The writing process is a method used to complete a well-organized, creative, and publishable paper. There are adaptations for certain genres and forms, and five basic steps that should be taken in order to complete a well-rounded paper. This article will explain why you should not go through the steps in exact order, and how to accomplish this task.
One of the reasons why the writing process was developed was to help the majority of students understand how to create a paper and to explain the steps that were involved in this mysterious process. Authors were interviewed and their work habits were examined in order to come to this understanding. This format is effective, but most well-known authors don’t follow it exactly the way that it is prescribed. The reason for this is that there are exceptions to most writing formats, genres, and styles, as in life there are exceptions to most rules. The majority of students can now write effective essays and reports after extensive training and practice. Generally, they all look and sound the same, with minor variations. In order to emulate an accomplished writer, their style and inspirational genius needs to be captured and understood.
Due to the historical development of writing in American schools, it should come as no surprise that what is good for the masses may not be good for the individual. It was upon these roots of individual opportunity that America was founded. You, as an individual, should feel free to go beyond the boundaries that are set in front of you. It is in this self-actualization that the true writer is born. When this theory is applied to the writing process, you will be empowered to use all the tools at your disposal. If a stage of the writing process needs to be revisited or ignored to some extent, and it benefits you or the text, then so be it. If a writing stage needs to be redeveloped and returned to, and the final product is that more stunning and revelatory, then make it so. If you are inspired to jump ahead and write a few paragraphs of text and then return to the earlier stage, then for the good of story let it happen.
Skipping on Steps
While walking down the stairs may not be terribly exciting, it could be! We are taught at an early age to be cautious and predictable while walking down the stairs, to respect them and fear them, that it is not profitable to be “unique” or “different” at those moments. But that is what is taught, not what could be, or maybe, what should be. So it is with the writing stages. Students are taught to follow the steps, but you as a writer need to explore and test your abilities and understandings, not just rely on a formulaic writing plan. In order to write dangerously, you must experiment and do what is not planned, but don’t abandon the potential and usefulness of the writing stages just because you think that writers should rebel.
Common Steps to Skip While Writing
The brainstorm or organizer may be skipped…Inspiration comes to the writer at times beyond our control. At those times we need to drop everything we’re doing, and use it. If you are taking a shower, walking the dog, making dinner, or any mundane task, stop, run to the keyboard, and start typing. Usually at times like these a concept, image, or paragraph comes to mind. Skip to the rough draft and let it loose. This is dangerous writing because you are breaking conventional rules, but it’s unique and creative because you are accessing your genius, unlike the other 10,000 writers who stay where they are and continue taking a shower, walking the dog, or making dinner.
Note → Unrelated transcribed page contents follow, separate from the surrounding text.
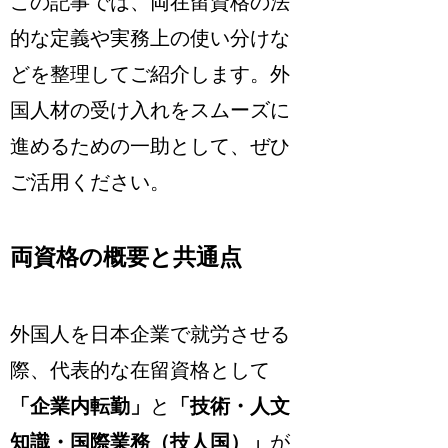
この記事では、両在留資格の法
的な定義や実務上の使い分けな
どを整理してご紹介します。外
国人材の受け入れをスムーズに
進めるための一助として、ぜひ
ご活用ください。
両資格の概要と共通点
外国人を日本企業で就労させる
際、代表的な在留資格として
「企業内転勤」
と
「技術・人文
知識・国際業務（技人国）」
が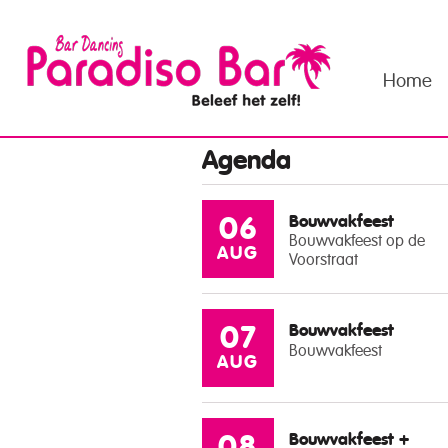
Home
Agenda
Bouwvakfeest
06
Bouwvakfeest op de
AUG
Voorstraat
Bouwvakfeest
07
Bouwvakfeest
AUG
Bouwvakfeest +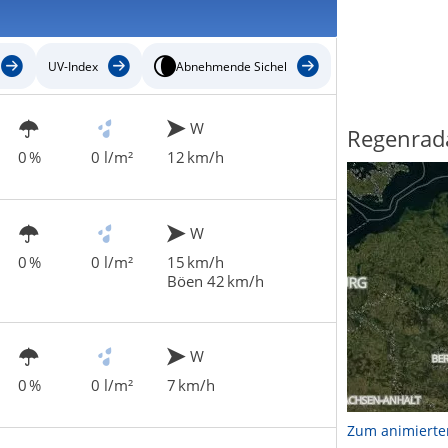
UV-Index
Abnehmende Sichel
W
Regenrad
0 %
0 l/m²
12 km/h
W
0 %
0 l/m²
15 km/h
Böen 42 km/h
W
0 %
0 l/m²
7 km/h
Zum animierte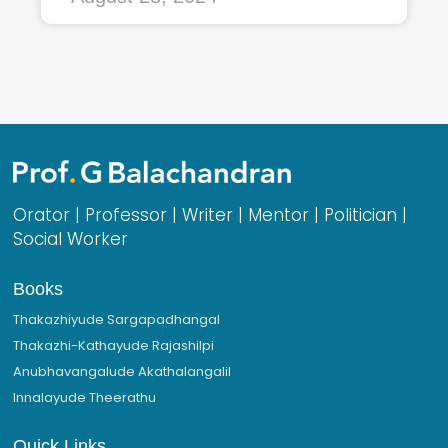
Orator | Professor | Writer | Mentor | Politician |
Social Worker
Books
Thakazhiyude Sargapadhangal
Thakazhi-Kathayude Rajashilpi
Anubhavangalude Akathalangalil
Innalayude Theerathu
Quick Links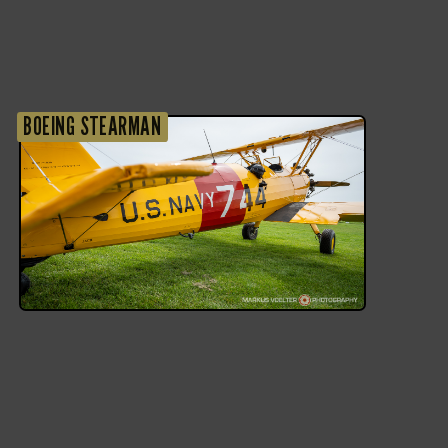
BOEING STEARMAN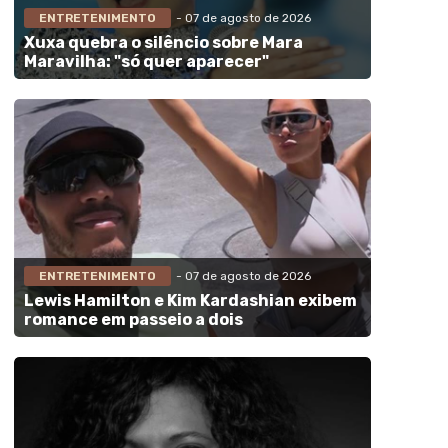
ENTRETENIMENTO
- 07 de agosto de 2026
Xuxa quebra o silêncio sobre Mara
Maravilha: "só quer aparecer"
ENTRETENIMENTO
- 07 de agosto de 2026
Lewis Hamilton e Kim Kardashian exibem
romance em passeio a dois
The rough draft may have pieces already finished or half way completed. It many look like a checkerboard of thoughts. That’s acceptable during the writing process.
The rough draft may be skipped…When you sit down to write with your organizer and brainstorm page in front of you, it’s important to “get in the zone.” When writing the rough draft, all of your analytical and creative skills must coalesce and guide you into writing. Make sure that the environment is conductive to this effort. There should be plenty of distraction-free time on your agenda, little noise, and all your paperwork placed out before you. If at any time during the rough draft stage your pen (or keyboard) lights on fire and you find your thoughts turning in other directions with an eloquence that comes from the gods, follow it. Let it guide you where it wants to go. This may be a side topic, a random excursion, an incoherent collection of ideas, or a well-formed draft on a dissimilar topic. You can always return to the original draft later, or even scrap it! The key is to be ready for inspiration when it comes and let it guide you when it knocks on your door.
Another common step to skip is more metaphysical in nature. Time and space are relative to a degree, so by altering time, our space (steps) can be reduced. How many times have you started a paper, plodded through the writing steps, and pushed out a final copy right on time? Didn’t it feel wonderful? Of course not. Why the hurry? Poetry by nature is the true soul of all creative writing. Poets take years to finish one poem. They aren’t spending thousands of hours on it, but are forming the words into a declarative sculpture. Their attention to every single word is exhausting to the common person. But due to their loving care, the poem turns into a work of art. Our prose must follow the same path. Place it on the shelf for a year. What’s your hurry! Most writers will work like a machine and jettison their products out to the publisher on a regular schedule. This is imitating the student-teacher relationship. In order to write dangerously, you must skip steps of the writing process when there is the potential for greater yields.
There are other minor ways in which to skip steps of the writing process, but the reason for skipping remains the same: to follow your genius, or inspiration. In all likelihood, you will return at some point to your regular work and continue where you left off. But your writing will have improved for your current text and your overall ability will have benefited from the experience.